──────── TASK INPUTS

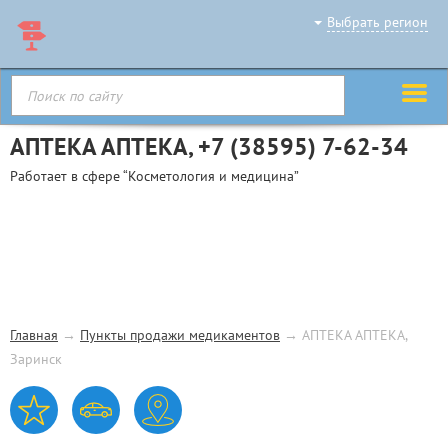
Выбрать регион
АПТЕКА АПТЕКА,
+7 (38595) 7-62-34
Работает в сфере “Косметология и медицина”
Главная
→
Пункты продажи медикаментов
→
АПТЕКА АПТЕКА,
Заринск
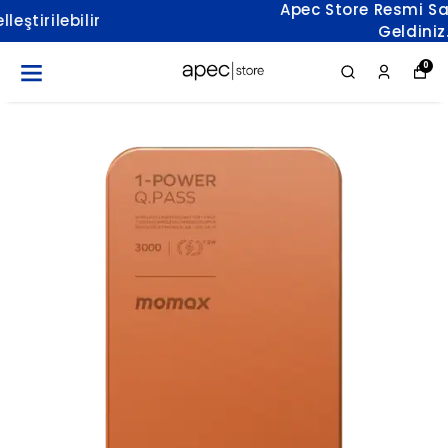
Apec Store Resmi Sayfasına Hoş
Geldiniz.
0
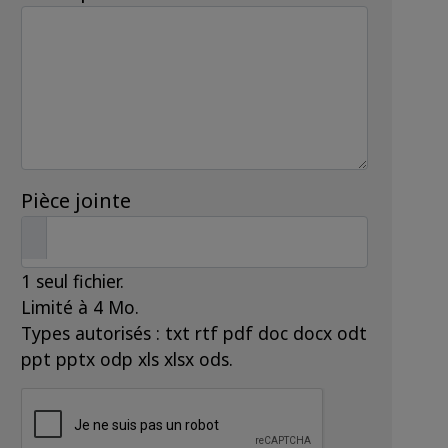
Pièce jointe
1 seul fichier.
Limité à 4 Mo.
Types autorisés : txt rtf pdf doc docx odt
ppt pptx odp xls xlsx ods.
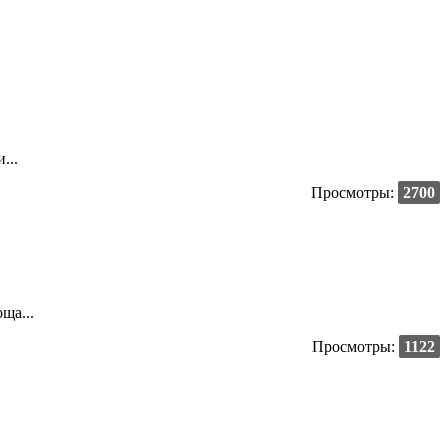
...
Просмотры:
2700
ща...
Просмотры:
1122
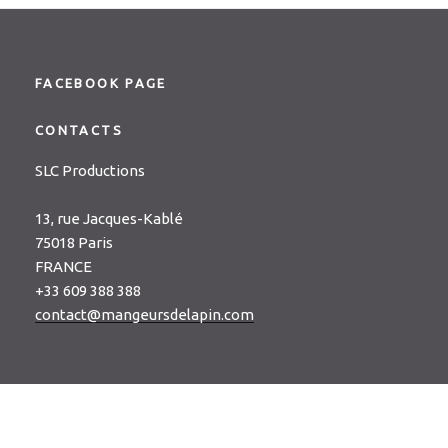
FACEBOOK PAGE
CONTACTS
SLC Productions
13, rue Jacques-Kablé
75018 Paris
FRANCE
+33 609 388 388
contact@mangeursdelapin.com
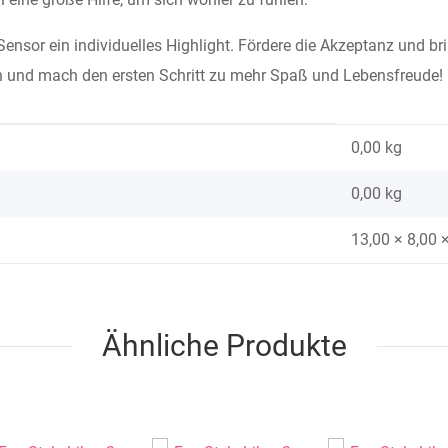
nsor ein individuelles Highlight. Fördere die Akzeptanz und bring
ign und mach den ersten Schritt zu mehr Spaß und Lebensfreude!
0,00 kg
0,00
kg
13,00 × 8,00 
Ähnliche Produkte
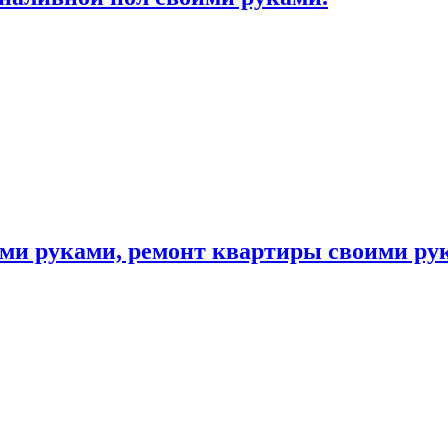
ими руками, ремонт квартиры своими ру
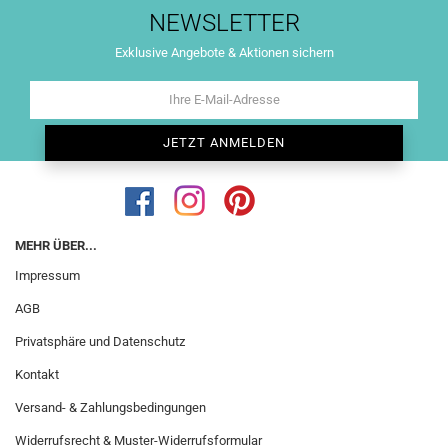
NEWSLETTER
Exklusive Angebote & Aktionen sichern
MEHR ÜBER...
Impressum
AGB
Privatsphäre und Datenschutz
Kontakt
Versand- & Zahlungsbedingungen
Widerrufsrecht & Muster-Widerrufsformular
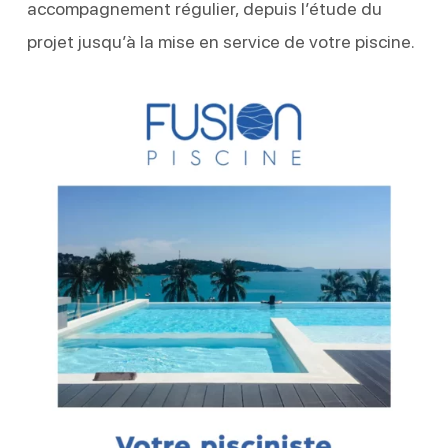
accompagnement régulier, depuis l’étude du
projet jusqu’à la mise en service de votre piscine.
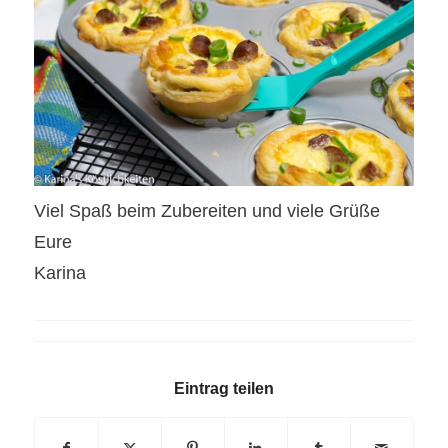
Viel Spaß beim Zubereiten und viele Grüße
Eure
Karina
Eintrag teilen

────────────────

TASK DETAILS. Above are the records; transcribe them exactly without the pictures.

RESULT OF THE TASK.
Выбрать регион
АПТЕКА АПТЕКА,
+7 (38595) 7-62-34
Работает в сфере “Косметология и медицина”
Главная
→
Пункты продажи медикаментов
→
АПТЕКА АПТЕКА,
Заринск
Apec Store Resmi Sayfasına Hoş
Geldiniz.
0
Pièce jointe
1 seul fichier.
Limité à 4 Mo.
Types autorisés : txt rtf pdf doc docx odt
ppt pptx odp xls xlsx ods.
...
Просмотры:
2700
ща...
Просмотры:
1122
FACEBOOK PAGE
CONTACTS
SLC Productions
13, rue Jacques-Kablé
75018 Paris
FRANCE
+33 609 388 388
contact@mangeursdelapin.com
nsor ein individuelles Highlight. Fördere die Akzeptanz und bring
ign und mach den ersten Schritt zu mehr Spaß und Lebensfreude!
0,00 kg
0,00
kg
13,00 × 8,00 
Ähnliche Produkte
ими руками, ремонт квартиры своими ру
NEWSLETTER
Exklusive Angebote & Aktionen sichern
MEHR ÜBER...
Impressum
AGB
Privatsphäre und Datenschutz
Kontakt
Versand- & Zahlungsbedingungen
Widerrufsrecht & Muster-Widerrufsformular
accompagnement régulier, depuis l’étude du
projet jusqu’à la mise en service de votre piscine.
Viel Spaß beim Zubereiten und viele Grüße
Eure
Karina
Eintrag teilen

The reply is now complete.